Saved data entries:

-- Opening Marker --

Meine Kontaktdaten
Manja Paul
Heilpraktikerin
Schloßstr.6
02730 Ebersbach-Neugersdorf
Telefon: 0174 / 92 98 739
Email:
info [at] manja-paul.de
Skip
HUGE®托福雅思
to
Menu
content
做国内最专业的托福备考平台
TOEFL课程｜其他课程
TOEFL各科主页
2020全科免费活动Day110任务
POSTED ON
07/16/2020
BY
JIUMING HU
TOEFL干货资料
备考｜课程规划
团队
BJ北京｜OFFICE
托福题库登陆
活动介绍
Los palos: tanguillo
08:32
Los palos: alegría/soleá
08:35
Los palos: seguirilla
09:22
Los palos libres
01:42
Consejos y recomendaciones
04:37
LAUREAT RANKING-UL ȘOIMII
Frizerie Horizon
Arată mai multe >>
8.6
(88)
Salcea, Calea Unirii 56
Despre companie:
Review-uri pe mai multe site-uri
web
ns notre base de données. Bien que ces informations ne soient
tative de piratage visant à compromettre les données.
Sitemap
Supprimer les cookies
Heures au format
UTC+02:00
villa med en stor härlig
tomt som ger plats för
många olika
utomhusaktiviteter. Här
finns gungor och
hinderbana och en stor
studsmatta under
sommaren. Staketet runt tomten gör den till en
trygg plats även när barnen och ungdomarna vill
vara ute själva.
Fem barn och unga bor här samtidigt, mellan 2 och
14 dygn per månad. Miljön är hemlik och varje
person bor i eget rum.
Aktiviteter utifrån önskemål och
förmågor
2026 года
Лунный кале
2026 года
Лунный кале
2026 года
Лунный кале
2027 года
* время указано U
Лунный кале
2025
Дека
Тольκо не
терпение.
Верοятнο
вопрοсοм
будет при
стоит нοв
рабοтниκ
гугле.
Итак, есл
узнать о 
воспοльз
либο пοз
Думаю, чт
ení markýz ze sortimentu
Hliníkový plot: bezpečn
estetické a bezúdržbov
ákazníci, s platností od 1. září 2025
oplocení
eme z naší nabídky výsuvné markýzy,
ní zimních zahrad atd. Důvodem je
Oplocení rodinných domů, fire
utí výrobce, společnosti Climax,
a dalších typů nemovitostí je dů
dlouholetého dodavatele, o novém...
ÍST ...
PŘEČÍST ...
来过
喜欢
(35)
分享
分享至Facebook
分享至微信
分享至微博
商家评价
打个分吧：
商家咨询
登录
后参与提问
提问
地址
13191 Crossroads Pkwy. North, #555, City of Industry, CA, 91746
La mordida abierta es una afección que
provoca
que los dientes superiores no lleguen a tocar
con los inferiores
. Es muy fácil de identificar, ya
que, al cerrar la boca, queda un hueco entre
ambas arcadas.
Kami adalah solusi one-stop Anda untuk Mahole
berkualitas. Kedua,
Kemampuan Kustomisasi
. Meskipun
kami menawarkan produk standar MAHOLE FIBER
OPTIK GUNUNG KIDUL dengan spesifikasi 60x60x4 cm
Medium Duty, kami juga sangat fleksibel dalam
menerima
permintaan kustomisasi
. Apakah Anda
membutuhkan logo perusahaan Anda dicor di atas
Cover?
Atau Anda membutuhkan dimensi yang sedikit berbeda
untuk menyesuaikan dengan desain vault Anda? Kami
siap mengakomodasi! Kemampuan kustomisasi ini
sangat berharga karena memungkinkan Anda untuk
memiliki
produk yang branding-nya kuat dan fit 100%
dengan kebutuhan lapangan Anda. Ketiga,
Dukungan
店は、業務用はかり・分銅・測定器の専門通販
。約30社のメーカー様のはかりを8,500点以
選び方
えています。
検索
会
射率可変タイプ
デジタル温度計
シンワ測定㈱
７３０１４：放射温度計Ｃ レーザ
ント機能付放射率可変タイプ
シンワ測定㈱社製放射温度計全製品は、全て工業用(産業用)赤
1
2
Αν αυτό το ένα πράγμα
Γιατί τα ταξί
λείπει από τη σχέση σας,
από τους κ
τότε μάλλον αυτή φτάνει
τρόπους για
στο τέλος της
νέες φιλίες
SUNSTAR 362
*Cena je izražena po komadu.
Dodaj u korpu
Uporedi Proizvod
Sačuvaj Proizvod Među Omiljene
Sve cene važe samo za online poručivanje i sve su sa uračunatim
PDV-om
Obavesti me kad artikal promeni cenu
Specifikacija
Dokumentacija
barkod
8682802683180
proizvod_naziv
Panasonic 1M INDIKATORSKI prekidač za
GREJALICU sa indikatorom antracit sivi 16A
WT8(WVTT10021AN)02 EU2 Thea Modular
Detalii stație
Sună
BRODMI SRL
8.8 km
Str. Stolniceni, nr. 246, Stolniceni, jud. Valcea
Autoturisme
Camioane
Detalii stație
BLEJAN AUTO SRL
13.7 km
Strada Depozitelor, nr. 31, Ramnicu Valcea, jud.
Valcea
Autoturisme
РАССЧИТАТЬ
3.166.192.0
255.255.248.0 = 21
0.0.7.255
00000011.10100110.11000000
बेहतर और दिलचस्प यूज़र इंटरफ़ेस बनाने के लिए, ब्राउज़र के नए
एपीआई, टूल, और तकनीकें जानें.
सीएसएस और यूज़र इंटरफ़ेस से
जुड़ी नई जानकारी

-- Closing Marker --

TASK OBJECTIVE: Find every line in the entries that includes the word "dengan", then state how many there are and nothing else.

ANSWER TO THIS PROBLEM: 3